Pelalawan – Kecelakaan maut yang melibatkan tiga kendaraan terjadi di Jalan Lintas Timur KM 88, Desa Kemang, Kecamatan Pangkalan Kuras, Kabupaten Pelalawan, Selasa (26/8/2025) malam. Seorang pelajar berusia 15 tahun meregang nyawa dalam insiden tersebut.
Korban yang diketahui berinisial NP, tewas di lokasi kejadian setelah sepeda motor Honda Beat BM 3971 IW yang dikendarainya terlibat tabrakan beruntun dengan mobil pick up dan truk tangki pengangkut CPO sekitar pukul 21.00 WIB.
Menurut keterangan saksi mata, kecelakaan bermula saat korban melaju dari arah Sorek menuju Pangkalan Kerinci dan mencoba menyalip truk tangki dari sisi kanan.
Nahas, dari arah berlawanan muncul mobil pick up merek DFSK BM 8822 CJ yang dikemudikan oleh Nasrun Jamil (31), seorang wiraswasta asal Desa Ransang.
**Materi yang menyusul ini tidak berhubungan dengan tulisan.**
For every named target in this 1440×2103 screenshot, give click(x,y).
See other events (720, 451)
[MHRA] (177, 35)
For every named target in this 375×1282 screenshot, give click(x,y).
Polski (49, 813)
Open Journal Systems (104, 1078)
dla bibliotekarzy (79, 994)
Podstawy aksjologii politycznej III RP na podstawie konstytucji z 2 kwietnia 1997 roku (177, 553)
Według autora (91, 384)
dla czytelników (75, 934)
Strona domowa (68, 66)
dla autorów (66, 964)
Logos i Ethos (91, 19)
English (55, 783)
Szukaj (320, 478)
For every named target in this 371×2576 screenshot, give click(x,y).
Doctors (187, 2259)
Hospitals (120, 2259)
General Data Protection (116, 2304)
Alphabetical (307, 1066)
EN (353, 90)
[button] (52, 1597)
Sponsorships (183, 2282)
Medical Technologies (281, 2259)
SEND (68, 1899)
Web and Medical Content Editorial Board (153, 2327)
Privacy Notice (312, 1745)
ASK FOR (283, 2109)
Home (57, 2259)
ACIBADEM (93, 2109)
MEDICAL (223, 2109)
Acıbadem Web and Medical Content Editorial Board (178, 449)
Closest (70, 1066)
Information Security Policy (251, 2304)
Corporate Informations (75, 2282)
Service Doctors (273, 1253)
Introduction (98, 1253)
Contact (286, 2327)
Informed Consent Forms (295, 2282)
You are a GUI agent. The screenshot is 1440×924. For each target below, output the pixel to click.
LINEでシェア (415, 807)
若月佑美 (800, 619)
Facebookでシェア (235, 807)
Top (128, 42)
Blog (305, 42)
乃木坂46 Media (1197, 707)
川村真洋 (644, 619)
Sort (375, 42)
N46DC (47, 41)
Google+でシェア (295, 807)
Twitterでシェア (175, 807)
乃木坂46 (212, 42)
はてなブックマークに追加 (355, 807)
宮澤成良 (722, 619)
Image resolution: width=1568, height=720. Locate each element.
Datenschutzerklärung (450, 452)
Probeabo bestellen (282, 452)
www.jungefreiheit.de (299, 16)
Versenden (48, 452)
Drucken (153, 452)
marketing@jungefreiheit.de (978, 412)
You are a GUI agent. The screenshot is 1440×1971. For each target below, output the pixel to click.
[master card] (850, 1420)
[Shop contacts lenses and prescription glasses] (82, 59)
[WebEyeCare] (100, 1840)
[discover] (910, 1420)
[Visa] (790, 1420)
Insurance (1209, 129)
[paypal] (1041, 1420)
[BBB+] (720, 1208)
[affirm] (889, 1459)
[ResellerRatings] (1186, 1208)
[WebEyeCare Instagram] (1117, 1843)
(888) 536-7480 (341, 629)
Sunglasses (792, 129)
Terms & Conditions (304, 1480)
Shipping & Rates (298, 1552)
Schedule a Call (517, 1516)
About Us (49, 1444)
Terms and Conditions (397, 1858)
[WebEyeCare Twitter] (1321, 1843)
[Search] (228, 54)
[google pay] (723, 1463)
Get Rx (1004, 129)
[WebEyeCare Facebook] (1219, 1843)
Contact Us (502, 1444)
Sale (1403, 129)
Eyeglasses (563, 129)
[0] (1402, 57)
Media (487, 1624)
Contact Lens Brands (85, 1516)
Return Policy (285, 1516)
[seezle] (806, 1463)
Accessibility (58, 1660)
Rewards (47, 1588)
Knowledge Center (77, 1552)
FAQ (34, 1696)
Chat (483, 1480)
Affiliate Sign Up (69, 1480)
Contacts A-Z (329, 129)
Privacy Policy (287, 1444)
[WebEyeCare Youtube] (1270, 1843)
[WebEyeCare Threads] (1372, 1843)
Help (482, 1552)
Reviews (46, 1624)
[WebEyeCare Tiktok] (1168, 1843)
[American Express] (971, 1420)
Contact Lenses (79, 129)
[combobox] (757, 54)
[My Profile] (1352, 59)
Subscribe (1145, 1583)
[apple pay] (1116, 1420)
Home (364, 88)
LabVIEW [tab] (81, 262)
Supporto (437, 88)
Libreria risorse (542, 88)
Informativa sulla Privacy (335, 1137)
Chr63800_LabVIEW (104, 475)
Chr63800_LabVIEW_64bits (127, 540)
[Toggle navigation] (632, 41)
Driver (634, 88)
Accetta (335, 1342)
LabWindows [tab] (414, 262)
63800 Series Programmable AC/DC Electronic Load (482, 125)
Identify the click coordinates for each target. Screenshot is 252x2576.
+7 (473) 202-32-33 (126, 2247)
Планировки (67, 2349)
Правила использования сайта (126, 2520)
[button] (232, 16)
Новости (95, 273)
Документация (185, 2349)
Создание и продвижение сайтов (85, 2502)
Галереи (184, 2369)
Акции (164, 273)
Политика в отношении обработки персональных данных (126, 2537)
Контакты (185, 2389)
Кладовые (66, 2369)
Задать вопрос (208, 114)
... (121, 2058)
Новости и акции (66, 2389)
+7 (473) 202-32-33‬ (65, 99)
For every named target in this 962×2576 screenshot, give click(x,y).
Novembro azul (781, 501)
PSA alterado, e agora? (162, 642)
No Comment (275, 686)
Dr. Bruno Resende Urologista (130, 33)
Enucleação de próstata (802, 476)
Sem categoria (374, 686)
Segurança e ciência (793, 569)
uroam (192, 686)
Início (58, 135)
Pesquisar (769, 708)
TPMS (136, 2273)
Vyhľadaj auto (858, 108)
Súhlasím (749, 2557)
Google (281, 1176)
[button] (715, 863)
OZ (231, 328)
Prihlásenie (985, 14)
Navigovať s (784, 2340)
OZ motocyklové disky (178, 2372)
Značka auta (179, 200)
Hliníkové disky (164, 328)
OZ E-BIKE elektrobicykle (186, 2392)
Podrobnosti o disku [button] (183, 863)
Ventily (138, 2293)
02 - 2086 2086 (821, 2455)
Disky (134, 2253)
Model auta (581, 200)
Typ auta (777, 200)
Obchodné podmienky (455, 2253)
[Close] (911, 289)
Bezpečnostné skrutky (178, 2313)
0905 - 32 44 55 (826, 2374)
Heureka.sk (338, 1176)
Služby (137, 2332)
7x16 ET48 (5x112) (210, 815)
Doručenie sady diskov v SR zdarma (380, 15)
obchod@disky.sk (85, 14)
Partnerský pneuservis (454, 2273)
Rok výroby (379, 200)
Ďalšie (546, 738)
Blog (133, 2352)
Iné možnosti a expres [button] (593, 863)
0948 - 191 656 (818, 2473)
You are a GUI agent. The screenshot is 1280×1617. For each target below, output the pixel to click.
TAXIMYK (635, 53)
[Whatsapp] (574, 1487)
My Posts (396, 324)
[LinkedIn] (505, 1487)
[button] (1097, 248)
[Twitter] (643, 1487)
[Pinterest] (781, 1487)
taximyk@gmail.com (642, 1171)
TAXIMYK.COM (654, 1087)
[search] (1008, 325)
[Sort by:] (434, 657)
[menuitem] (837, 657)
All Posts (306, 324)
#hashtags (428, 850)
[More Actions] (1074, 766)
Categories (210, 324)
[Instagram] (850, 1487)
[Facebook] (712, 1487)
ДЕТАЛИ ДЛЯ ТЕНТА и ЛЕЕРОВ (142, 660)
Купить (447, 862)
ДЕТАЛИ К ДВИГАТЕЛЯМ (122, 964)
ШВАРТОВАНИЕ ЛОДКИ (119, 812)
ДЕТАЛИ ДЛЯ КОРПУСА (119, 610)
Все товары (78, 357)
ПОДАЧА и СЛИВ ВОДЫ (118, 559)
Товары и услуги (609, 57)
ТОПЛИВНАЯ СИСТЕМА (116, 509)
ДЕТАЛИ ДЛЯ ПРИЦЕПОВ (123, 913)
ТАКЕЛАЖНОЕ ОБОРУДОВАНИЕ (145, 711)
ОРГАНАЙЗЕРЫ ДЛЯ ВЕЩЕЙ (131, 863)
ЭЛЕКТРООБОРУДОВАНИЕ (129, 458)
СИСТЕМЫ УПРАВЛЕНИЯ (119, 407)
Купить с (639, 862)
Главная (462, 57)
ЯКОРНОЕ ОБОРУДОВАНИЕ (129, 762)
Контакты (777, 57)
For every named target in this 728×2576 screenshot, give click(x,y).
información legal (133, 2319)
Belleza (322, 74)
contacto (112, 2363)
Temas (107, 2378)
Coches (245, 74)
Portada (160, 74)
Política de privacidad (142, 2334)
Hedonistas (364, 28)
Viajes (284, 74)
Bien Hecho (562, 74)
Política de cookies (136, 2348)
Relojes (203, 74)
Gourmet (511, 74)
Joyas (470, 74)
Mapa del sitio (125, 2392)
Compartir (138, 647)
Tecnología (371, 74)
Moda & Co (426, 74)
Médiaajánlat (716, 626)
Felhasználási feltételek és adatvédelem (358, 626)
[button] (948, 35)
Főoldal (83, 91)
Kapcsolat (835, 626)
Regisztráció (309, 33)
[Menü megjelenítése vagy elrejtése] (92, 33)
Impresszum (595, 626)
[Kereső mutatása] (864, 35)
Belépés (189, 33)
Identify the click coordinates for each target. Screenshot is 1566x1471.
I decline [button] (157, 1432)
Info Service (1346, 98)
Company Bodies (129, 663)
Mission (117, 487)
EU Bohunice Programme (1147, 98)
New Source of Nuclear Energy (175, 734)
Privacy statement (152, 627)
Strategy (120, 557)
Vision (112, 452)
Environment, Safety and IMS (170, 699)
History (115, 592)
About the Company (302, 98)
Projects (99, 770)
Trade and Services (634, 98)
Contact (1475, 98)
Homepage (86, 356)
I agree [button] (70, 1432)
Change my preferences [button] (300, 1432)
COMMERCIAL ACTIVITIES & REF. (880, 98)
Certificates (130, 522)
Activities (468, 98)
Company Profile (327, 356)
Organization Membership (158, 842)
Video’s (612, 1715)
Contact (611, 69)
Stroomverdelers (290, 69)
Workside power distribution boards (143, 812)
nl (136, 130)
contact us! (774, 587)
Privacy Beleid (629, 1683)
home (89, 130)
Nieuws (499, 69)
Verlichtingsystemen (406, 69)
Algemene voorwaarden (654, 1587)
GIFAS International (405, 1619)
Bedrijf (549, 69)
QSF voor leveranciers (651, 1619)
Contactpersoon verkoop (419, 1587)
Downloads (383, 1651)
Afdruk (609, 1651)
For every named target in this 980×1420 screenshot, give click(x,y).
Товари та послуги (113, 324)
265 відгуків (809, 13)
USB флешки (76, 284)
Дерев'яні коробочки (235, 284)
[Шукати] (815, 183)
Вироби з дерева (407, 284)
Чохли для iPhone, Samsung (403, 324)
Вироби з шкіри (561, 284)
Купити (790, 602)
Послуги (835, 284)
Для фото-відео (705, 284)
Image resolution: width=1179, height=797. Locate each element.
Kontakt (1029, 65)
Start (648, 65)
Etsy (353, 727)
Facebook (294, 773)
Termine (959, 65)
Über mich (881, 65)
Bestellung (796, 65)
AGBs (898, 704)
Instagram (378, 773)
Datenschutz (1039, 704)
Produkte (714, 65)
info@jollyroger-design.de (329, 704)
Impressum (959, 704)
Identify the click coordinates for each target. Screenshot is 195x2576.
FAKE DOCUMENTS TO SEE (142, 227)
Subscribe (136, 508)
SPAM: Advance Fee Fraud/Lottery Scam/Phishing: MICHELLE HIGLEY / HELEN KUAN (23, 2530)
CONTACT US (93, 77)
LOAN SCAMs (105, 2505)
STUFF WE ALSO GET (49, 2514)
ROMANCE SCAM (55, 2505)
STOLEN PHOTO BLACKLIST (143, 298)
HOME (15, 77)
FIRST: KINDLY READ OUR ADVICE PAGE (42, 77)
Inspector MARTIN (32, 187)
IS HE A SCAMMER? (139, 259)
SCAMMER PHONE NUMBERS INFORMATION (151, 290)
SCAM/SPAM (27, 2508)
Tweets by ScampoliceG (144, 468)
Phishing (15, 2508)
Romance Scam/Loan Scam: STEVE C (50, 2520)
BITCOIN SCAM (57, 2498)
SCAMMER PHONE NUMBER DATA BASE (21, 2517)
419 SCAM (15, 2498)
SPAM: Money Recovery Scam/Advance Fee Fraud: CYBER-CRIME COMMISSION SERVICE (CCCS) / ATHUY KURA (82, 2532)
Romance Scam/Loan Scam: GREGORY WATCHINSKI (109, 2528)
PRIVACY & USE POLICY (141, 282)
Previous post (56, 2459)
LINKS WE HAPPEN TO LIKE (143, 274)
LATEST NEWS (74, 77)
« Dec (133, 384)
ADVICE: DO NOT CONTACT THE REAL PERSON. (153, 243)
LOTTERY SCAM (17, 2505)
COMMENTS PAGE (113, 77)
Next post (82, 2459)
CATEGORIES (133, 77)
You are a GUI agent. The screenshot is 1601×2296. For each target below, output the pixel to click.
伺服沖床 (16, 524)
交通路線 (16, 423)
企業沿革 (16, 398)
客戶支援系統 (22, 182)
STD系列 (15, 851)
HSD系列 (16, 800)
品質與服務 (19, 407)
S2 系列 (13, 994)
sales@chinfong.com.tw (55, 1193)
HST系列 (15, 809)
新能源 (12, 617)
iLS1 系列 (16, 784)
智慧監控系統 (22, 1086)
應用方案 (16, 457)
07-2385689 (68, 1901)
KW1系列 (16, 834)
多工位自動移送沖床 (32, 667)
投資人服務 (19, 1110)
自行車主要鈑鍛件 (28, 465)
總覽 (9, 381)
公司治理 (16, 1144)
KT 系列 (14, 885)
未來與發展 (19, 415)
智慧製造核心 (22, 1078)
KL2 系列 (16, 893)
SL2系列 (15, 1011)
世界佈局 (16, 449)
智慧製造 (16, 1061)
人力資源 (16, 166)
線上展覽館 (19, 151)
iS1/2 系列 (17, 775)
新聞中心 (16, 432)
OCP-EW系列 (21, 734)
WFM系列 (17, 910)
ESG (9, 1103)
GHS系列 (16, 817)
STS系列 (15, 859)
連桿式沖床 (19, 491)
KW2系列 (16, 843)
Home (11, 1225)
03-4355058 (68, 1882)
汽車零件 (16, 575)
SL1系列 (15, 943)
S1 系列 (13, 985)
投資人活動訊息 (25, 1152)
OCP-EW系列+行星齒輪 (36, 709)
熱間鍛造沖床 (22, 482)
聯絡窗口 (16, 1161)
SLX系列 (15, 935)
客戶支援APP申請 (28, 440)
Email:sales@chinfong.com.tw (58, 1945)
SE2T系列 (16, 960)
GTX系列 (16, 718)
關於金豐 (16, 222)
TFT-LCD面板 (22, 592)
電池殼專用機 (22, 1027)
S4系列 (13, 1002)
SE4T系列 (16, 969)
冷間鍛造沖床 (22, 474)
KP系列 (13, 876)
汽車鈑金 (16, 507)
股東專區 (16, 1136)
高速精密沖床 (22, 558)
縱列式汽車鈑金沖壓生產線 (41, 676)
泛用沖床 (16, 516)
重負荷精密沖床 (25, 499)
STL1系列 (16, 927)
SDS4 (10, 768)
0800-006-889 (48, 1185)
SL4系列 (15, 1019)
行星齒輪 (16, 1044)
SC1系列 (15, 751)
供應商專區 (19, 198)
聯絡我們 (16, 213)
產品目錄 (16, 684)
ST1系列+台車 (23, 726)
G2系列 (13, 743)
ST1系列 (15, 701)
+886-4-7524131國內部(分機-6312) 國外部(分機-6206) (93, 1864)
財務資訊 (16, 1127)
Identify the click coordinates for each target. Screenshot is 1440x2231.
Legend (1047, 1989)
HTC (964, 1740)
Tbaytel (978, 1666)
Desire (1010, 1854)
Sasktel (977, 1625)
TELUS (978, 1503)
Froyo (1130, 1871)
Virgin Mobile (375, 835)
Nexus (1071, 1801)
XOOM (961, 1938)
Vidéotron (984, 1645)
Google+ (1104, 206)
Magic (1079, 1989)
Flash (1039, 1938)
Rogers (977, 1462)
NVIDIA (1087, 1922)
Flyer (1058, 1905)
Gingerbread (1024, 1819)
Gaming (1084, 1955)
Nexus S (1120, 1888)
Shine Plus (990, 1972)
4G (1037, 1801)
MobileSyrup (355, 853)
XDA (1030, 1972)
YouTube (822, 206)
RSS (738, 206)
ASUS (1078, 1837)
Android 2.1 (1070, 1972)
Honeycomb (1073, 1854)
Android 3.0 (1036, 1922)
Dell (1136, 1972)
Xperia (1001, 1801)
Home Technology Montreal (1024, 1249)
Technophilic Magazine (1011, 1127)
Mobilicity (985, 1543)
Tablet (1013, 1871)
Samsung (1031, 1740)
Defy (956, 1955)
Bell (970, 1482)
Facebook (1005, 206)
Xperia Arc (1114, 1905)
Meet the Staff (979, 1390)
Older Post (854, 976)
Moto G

Tabrakan tak terhindarkan, motor korban menghantam bagian depan kanan mobil pick up, menyebabkan NP terpental ke sisi kanan dan masuk ke kolong truk tangki yang sedang disalipnya.
Kapolres Pelalawan AKBP John Louis Letedara, S.I.K, melalui Kasat Lantas AKP Enggarani Laufria mengungkapkan, korban tergilas truk tangki dan meninggal dunia di lokasi kejadian. “Korban tergilas truk tangki dan meninggal dunia di lokasi kejadian,” ungkapnya.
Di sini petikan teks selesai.